* **Provided data**:
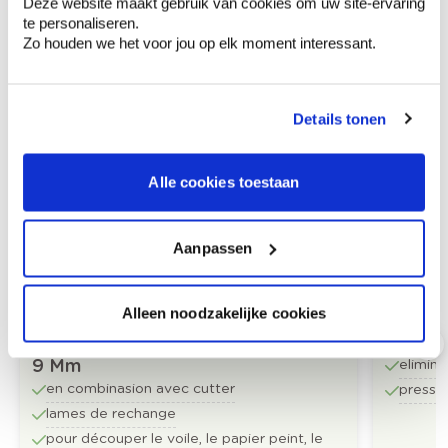
Deze website maakt gebruik van cookies om uw site-ervaring
te personaliseren.
Zo houden we het voor jou op elk moment interessant.
Produits recommandés
Details tonen
Alle cookies toestaan
Aanpassen
Alleen noodzakelijke cookies
Lames De Rechange Pour Cutter
Marouf
9 Mm
elimine
en combinasion avec cutter
presser
lames de rechange
pour découper le voile, le papier peint, le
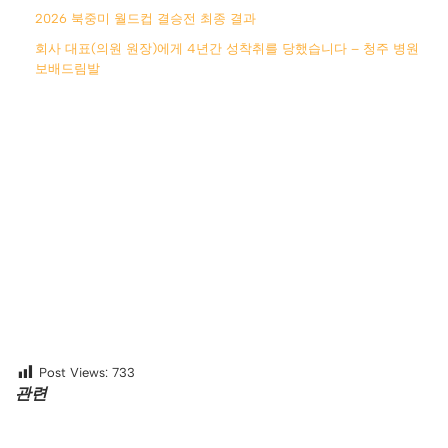
2026 북중미 월드컵 결승전 최종 결과
회사 대표(의원 원장)에게 4년간 성착취를 당했습니다 – 청주 병원
보배드림발
Post Views:
733
관련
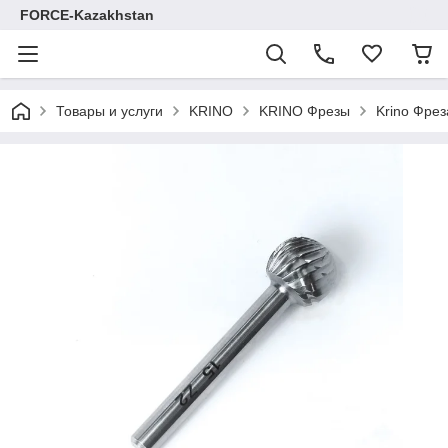
FORCE-Kazakhstan
Товары и услуги
KRINO
KRINO Фрезы
Krino Фре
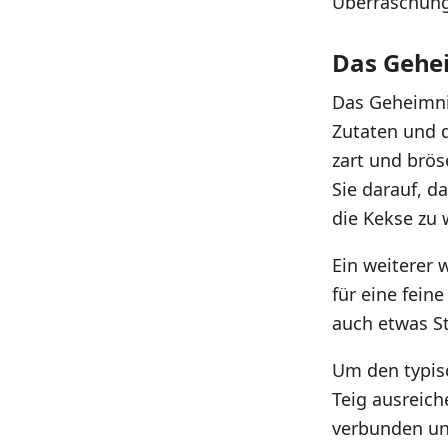
Überraschung
Das Gehei
Das Geheimnis
Zutaten und 
zart und brös
Sie darauf, d
die Kekse zu 
Ein weiterer 
für eine fein
auch etwas S
Um den typisc
Teig ausreic
verbunden und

* **Directions**: Among the lines above, the one with "pour découper le voile, le papier peint, le" opens the part to repeat and the one with "die Kekse zu" closes it; repeat only that part exactly, with no pictures.

* **Final answer**:
pour découper le voile, le papier peint, le
2026 북중미 월드컵 결승전 최종 결과
회사 대표(의원 원장)에게 4년간 성착취를 당했습니다 – 청주 병원
보배드림발
Post Views:
733
관련
FORCE-Kazakhstan
Товары и услуги
KRINO
KRINO Фрезы
Krino Фре
Überraschung
Das Gehei
Das Geheimnis
Zutaten und 
zart und brös
Sie darauf, d
die Kekse zu 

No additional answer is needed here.